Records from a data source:
+===+

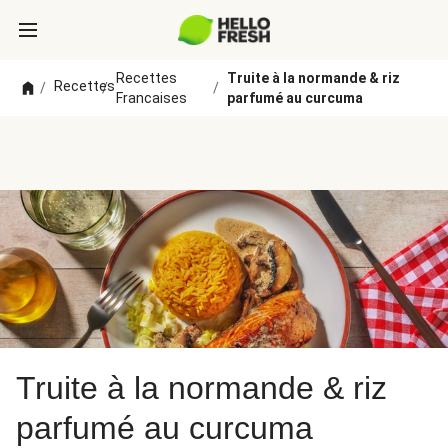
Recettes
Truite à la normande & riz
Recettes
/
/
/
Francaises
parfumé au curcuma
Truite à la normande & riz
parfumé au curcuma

+===+

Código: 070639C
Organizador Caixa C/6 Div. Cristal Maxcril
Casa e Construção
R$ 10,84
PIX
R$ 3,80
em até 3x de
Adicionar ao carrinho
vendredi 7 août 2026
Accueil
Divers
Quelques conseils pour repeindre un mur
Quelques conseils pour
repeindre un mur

+===+

Which lines of the entries contain "conseils"? Count them and write only the number.

2